Kerrigan, Acting P. J., and Gabbert, J., concurred.

FN 1. Other subcontractors and suppliers had filed similar stop notices as early as February 3, 1969.

FN 2. Prior to an amendment in 1970, not here material, Government Code section 14402 provided in pertinent part: "Payments upon contracts shall be made as the department prescribes upon estimates made and approved by the department, but progress payments shall not be made in excess of 90 percent of the percentage of actual work completed plus a like percentage of the value of material delivered on the ground or stored subject to or under the control of the State, and unused. The department shall withhold not less than 10 percent of the contract price until final completion and acceptance of the project."

The pertinent portion of Government Code section 14376 provides: "Every contract shall contain a provision in regard to the time when the whole or any specified portion of the work contemplated shall be completed, and shall provide that for each day completion is delayed beyond the specified time, the contractor shall forfeit and pay to the State a specified sum of money, to be deducted from any payments due or to become due to the contractor."

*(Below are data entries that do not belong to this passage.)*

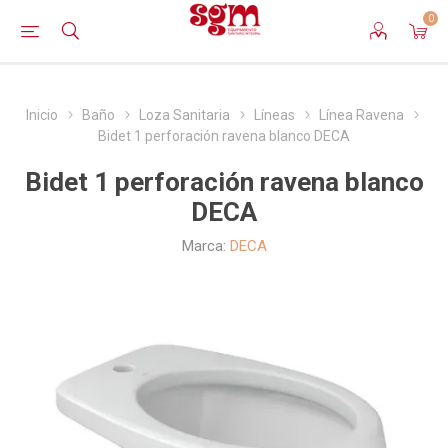
0
Inicio
Baño
Loza Sanitaria
Líneas
Línea Ravena
Bidet 1 perforación ravena blanco DECA
Bidet 1 perforación ravena blanco
DECA
Marca:
DECA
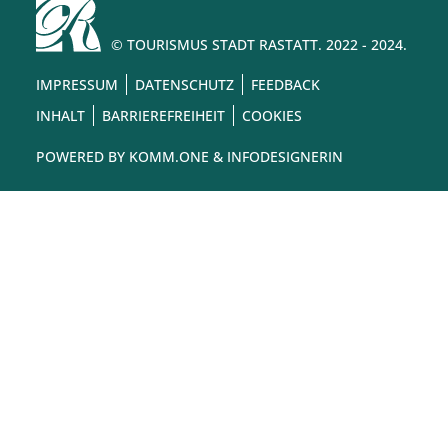
© TOURISMUS STADT RASTATT. 2022 - 2024.
IMPRESSUM
DATENSCHUTZ
FEEDBACK
INHALT
BARRIEREFREIHEIT
COOKIES
POWERED BY
KOMM.ONE
& INFODESIGNERIN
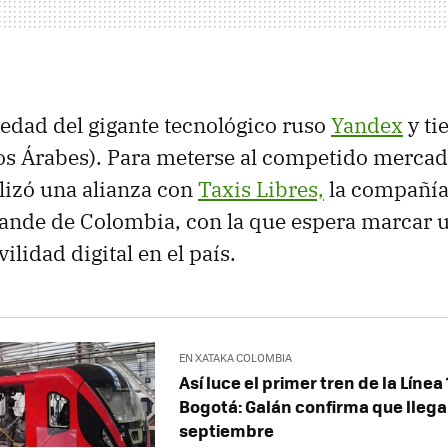
edad del gigante tecnológico ruso
Yandex
y ti
s Árabes). Para meterse al competido mercado 
lizó una alianza con
Taxis Libres,
la compañía
ande de Colombia, con la que espera marcar u
lidad digital en el país.
EN XATAKA COLOMBIA
Así luce el primer tren de la Línea
Bogotá: Galán confirma que llega
septiembre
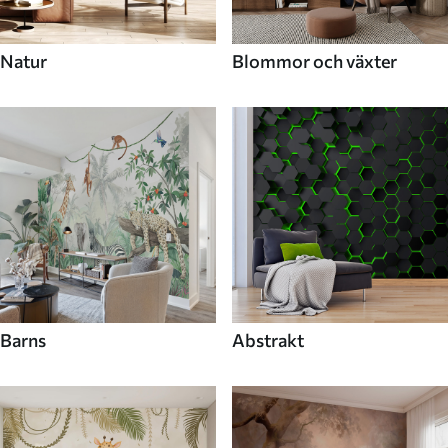
Natur
Blommor och växter
Barns
Abstrakt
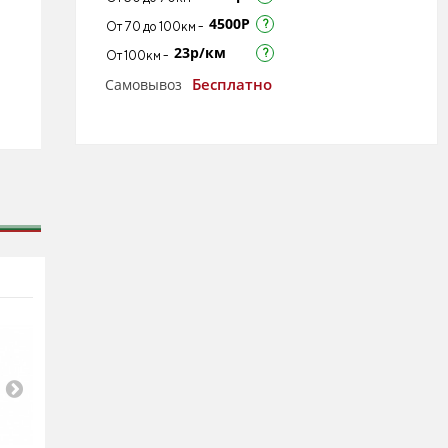
4500Р
От 70 до 100км -
23р/км
От 100км -
Бесплатно
Самовывоз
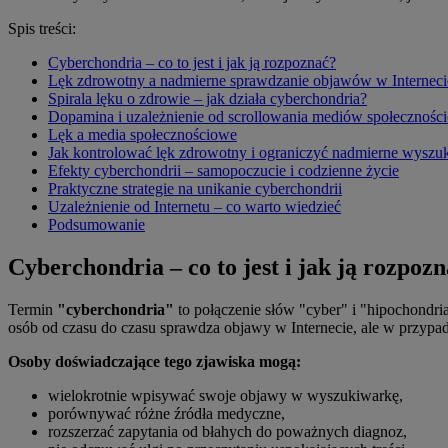
Spis treści:
Cyberchondria – co to jest i jak ją rozpoznać?
Lęk zdrowotny a nadmierne sprawdzanie objawów w Interneci
Spirala lęku o zdrowie – jak działa cyberchondria?
Dopamina i uzależnienie od scrollowania mediów społecznoś
Lęk a media społecznościowe
Jak kontrolować lęk zdrowotny i ograniczyć nadmierne wyszuk
Efekty cyberchondrii – samopoczucie i codzienne życie
Praktyczne strategie na unikanie cyberchondrii
Uzależnienie od Internetu – co warto wiedzieć
Podsumowanie
Cyberchondria – co to jest i jak ją rozpoz
Termin
"cyberchondria"
to połączenie słów "cyber" i "hipochondri
osób od czasu do czasu sprawdza objawy w Internecie, ale w przypadk
Osoby doświadczające tego zjawiska mogą:
wielokrotnie wpisywać swoje objawy w wyszukiwarkę,
porównywać różne źródła medyczne,
rozszerzać zapytania od błahych do poważnych diagnoz,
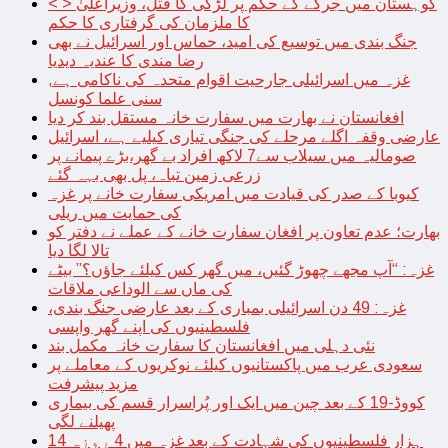
< > کوہستان میں جرگے کے حکم پر لڑکی کا قتل، وزیراعلیٰ
کا ملزمان کی گرفتاری کا حکم
جنگ بندی میں توسیع کی امید، حماس اور اسرائیل نے بھی
رضا مندی کا عندیہ دیدیا
غزہ میں اسرائیلی جارحیت اقوام متحدہ کی ناکامی ہے,
سنی علما کونسل
افغانستان نے بھارت میں سفارت خانہ مستقل بند کر دیا
عارضی وقفہ اگلے مرحلے کی جنگی تیاری کیلیے ہے، اسرائیل
صومالیہ میں سیلاب سے7 لاکھ افراد بے گھر،بڑے پیمانے پر
زرعی زمین تباہ، پل بھی بہہ گئے
کیوبا کے صدر کی قیادت میں امریکی سفارت خانے پر غزہ
کی حمایت میں ریلی
بھارت؛ عدم تعاون پر افغان سفارت خانے کے عملے نے دفتر کو
تالا لگا دیا
غزہ: “آپ مجھے چھوڑ گئیں، میں گھر کس کیلئے جاؤں؟” بیٹے
کی ماں سے الوداعی ملاقات
غزہ: 49 دن اسرائیلی بمباری کے بعد عارضی جنگ بندی،
فلسطینیوں کی اپنے گھر واپسی
نئی دہلی میں افغانستان کا سفارت خانہ مکمل بند
سعودی عرب میں پاکستانیوں کیلئے نوکریوں کے معاملے پر
مزید پیشرفت
کووڈ-19 کے بعد چین میں ایک اور پُراسرار قسم کی بیماری
پھیلنے لگی
14 ہزار فلسطینیوں کی شہادت کے بعد غزہ میں 4 روزہ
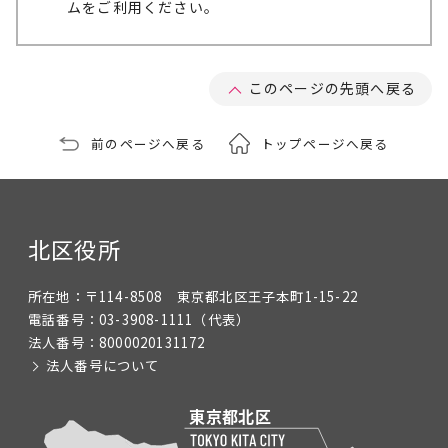
ムをご利用ください。
このページの先頭へ戻る
前のページへ戻る
トップページへ戻る
北区役所
所在地：
〒114-8508 東京都北区王子本町1-15-22
電話番号：
03-3908-1111
（代表）
法人番号：
8000020131172
法人番号について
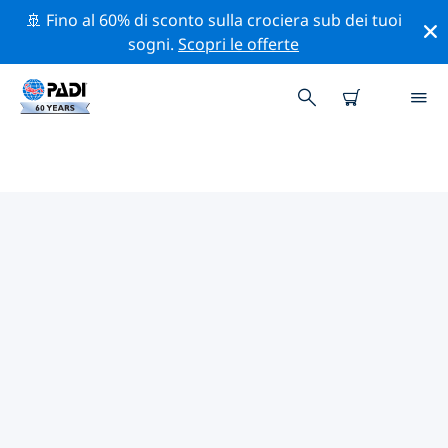
🚢 Fino al 60% di sconto sulla crociera sub dei tuoi
sogni.
Scopri le offerte
CENTRI SUB PADI FLORIDA KEYS
Trova il centro sub PADI Florida Keys che si adatta alle
tue esigenze utilizzando i filtri sopra o la mappa
interattiva. Tutti i nostri centri sub Florida Keys offrono
una formazione eccezionale, numerose attività
divertenti e aderiscono ai severi standard di qualità
PADI.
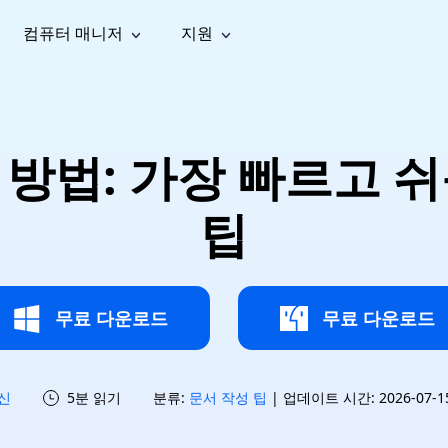
컴퓨터 매니저
지원
능
소셜 미디어
복구 도구
온라
iOS26
one 데이터 복구
Android 데이터 복구
iPhone/iPad 데이터 복구
손실된 Android 데이터 복구
AI
가이드
동영상
사진 복
문서 복
e File Deleter
Dll Fixer
 방법: 가장 빠르고 쉬
tsApp 데이터 복구
LINE 데이터 복구
이드 센터
복구
구
구
검색 및 삭제
Windows DLL 오류 수정
sApp 메시지 복구
백업 없이 LINE 채팅 복구
브랜드 리뉴얼
법 가이드
are Cleamio
Email Repair
영상 화
사진 화
팁
오디오
& 해결 방법
화 및 정밀 클린
손상된 PST/OST 파일 복구
질 높이
질 높이
AI
AI
복구
기
기
무료 다운로드
무료 다운로드
신
5분 읽기
분류:
문서 작성 팁
| 업데이트 시간: 2026-07-15 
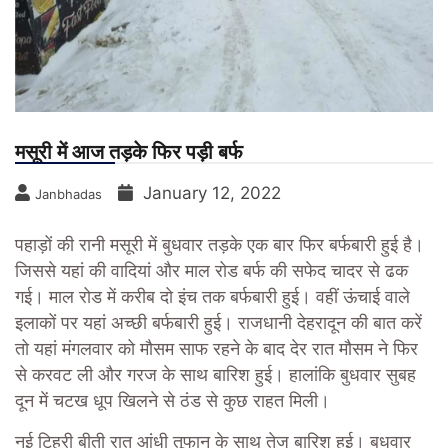
मसूरी में आज तड़के फिर पड़ी बर्फ
January 12, 2022
Janbhadas
पहाड़ों की रानी मसूरी में बुधवार तड़के एक बार फिर बर्फबारी हुई है।
जिससे यहां की वादियां और माल रोड बर्फ की सफेद चादर से ढक
गई। माल रोड में करीब दो इंच तक बर्फबारी हुई। वहीं ऊंचाई वाले
इलाकों पर यहां अच्छी बर्फबारी हुई। राजधानी देहरादून की बात करें
तो यहां मंगलवार को मौसम साफ रहने के बाद देर रात मौसम ने फिर
से करवट ली और गरज के साथ बारिश हुई। हालांकि बुधवार सुबह
दून में चटख धूप खिलने से ठंड से कुछ राहत मिली।
नई टिहरी बीती रात आंधी तूफान के साथ तेज बारिश हुई। बुधवार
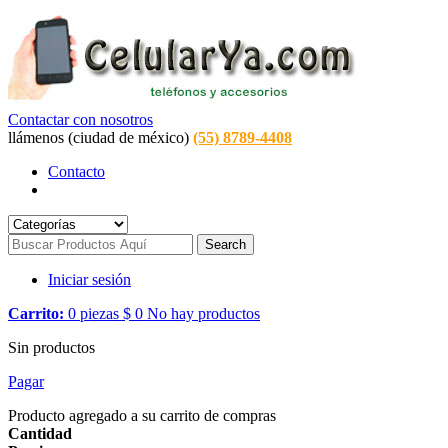
Contactar con nosotros
llámenos (ciudad de méxico)
(55) 8789-4408
Contacto
Search
Iniciar sesión
Carrito:
0
piezas
$ 0
No hay productos
Sin productos
Pagar
Producto agregado a su carrito de compras
Cantidad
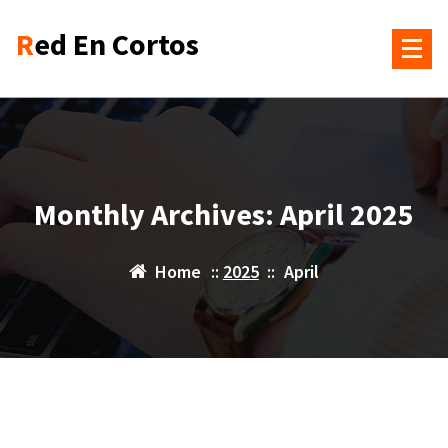
Skip
Red En Cortos
to
content
Monthly Archives: April 2025
Home
::
2025
::
April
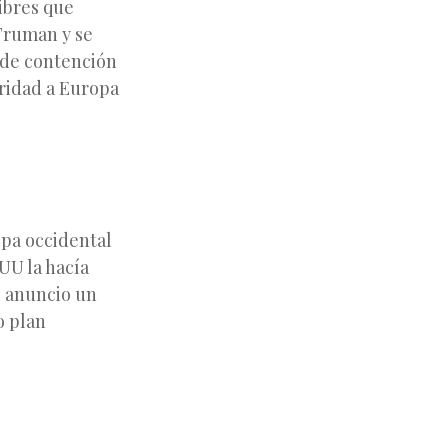
libres que
 Truman y se
 de contención
ridad a Europa
opa occidental
UU la hacía
l anuncio un
o plan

Department asserts that $14,150.11 was withheld pursuant to the 10 percent mandatory retention provision of Government Code section 14402 and $6,919.94 withheld due to unsatisfactory progress, presumably pursuant to Government Code section 14376. Although Department requested special findings as to the two separate amounts, the trial court made no distinction and simply found that the Department had retained $21,070.05. Except to the extent hereinafter indicated in the text, we do not find the distinction material.

FN 3. The briefs indicate that the bonding company is in liquidation.

FN 4. As against the Department's contention that, in any event, plaintiff should be entitled to no more than its pro rata share of the retention funds (see former Code Civ. Proc., § 1190.1 subd. (d) now Civ. Code, § 3167), the court concluded that the Department had waived or was estopped from asserting this contention by its failure to interplead the various stop notice claimants or consolidate the various stop notice actions (see former Code Civ. Proc., § 1197.1 subd. (d) now Civ. Code, § 3214). Although the Department also challenges the propriety of this conclusion of the trial court, our disposition of the case on the primary issue makes it unnecessary to reach this problem.

FN 5. Inasmuch as the reenactment of the mechanic's lien laws provides separate treatment of public and private works (see Stats. 1969, ch. 1362) there was no occasion for the reenactment of subdivision (j) of Code of Civil Procedure section 1190.1.

FN 6. This section provided for the fixing of the portion of the contract price applicable to liens of persons other than the contractor in case of the contractor's failure to perform in full or abandonment before completion. (Stats. 1885, ch. 152, p. 146, § 6.)